The first thing they knew, Dan stopped laughing right in the middle of the story about how Thelma Dunn had found the Perry Como record and dropped it and it hadn’t broken because she’d moved faster than she ever had before in her life and caught it. He was fondling the record again, and looking longingly at the Fremonts’

gramophone over in the corner, and suddenly he stopped laughing and his face got slack, and then it got ugly, and he said, “Oh, Christ!”

Immediately the room was still. So still they could hear the whirring movement of the grandfather’s clock out in the hall. Pat Reilly had been playing the piano, softly.

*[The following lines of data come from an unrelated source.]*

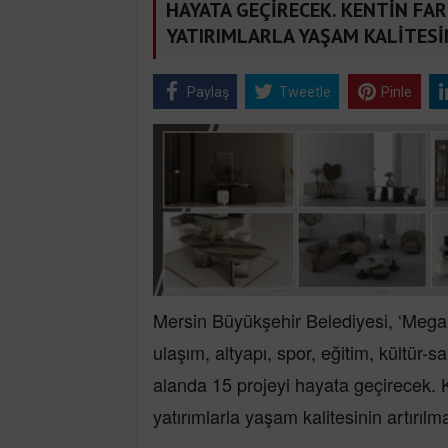
HAYATA GEÇİRECEK. KENTİN FA
YATIRIMLARLA YAŞAM KALİTESİ
Paylaş
Tweetle
Pinle
Mersin Büyükşehir Belediyesi, ‘Mega
ulaşım, altyapı, spor, eğitim, kültür
alanda 15 projeyi hayata geçirecek. Ke
yatırımlarla yaşam kalitesinin artırılm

He stopped, his hands poised over the yellowed keys.

The candles on the dining-room table flickered in a cool breeze that blew through the lace curtains over the bay window.

“Keep playing, Pat,” Anthony’s father said softly.

Pat started again. He played “Night and Day,” but his eyes were sidewise on Dan Hollis, and he missed notes.

Dan stood in the middle of the room, holding the record. In his other hand he held a glass of brandy so hard his hand shook.

They were all looking at him.

“Christ,”
he said again, and he made it sound like a dirty word. Reverend Younger, who had been talking with Mom and Aunt Amy by the dining-room door, said “Christ,” too—but he was using it in a prayer. His hands were clasped, and his eyes were closed.

John Sipich moved forward. “Now, Dan. It’s
good
for you to talk that way, but you don’t want to talk too much, you know.”

Dan shook off the hand Sipich put on his arm.

“Can’t even play my record,” he said loudly. He looked down at the record, and then around at their faces. “Oh, my
God—”
He threw the glassful of brandy against the wall. It splattered and ran down the wallpaper in streaks.

Some of the women gasped.

“Dan,” Sipich said in a whisper. “Dan, cut it out.”

Pat Reilly was playing “Night and Day” louder, to cover up the sounds of the talk.

It wouldn’t do any good, though, if Anthony was listening. Dan Hollis went over to the piano and stood by Pat’s shoulder, swaying a little. “Pat,” he said, “don’t play
that.
Play
this.”
And he began to sing, softly, hoarsely, miserably, “Happy birthday to me, happy birthday to me . . .“

“Dan!”
Ethel Hollis screamed. She tried to run across the room to him. Mary Sipich grabbed her arm and held her back. “Dan,” Ethel screamed again, “stop—”

“My God, be quiet!” hissed Mary Sipich, and pushed her toward one of the men, who put his hand over her mouth and held her still.